### Study material ###
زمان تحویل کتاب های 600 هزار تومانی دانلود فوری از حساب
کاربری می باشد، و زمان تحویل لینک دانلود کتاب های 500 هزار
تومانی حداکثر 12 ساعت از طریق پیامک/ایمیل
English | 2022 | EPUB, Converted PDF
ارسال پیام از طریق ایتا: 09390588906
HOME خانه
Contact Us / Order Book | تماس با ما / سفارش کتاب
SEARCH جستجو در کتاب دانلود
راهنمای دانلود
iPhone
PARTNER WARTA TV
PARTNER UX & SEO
###
### Study material ###
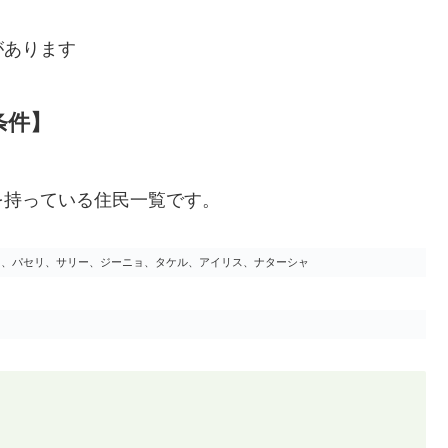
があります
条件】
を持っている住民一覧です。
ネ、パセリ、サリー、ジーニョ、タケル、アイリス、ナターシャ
###
### Problem requirements
The lines above from the one containing "زمان تحویل کتاب" through the one containing "PARTNER UX & SEO" are to be set down exactly, and no others.

### Task answer
زمان تحویل کتاب های 600 هزار تومانی دانلود فوری از حساب
کاربری می باشد، و زمان تحویل لینک دانلود کتاب های 500 هزار
تومانی حداکثر 12 ساعت از طریق پیامک/ایمیل
English | 2022 | EPUB, Converted PDF
ارسال پیام از طریق ایتا: 09390588906
HOME خانه
Contact Us / Order Book | تماس با ما / سفارش کتاب
SEARCH جستجو در کتاب دانلود
راهنمای دانلود
iPhone
PARTNER WARTA TV
PARTNER UX & SEO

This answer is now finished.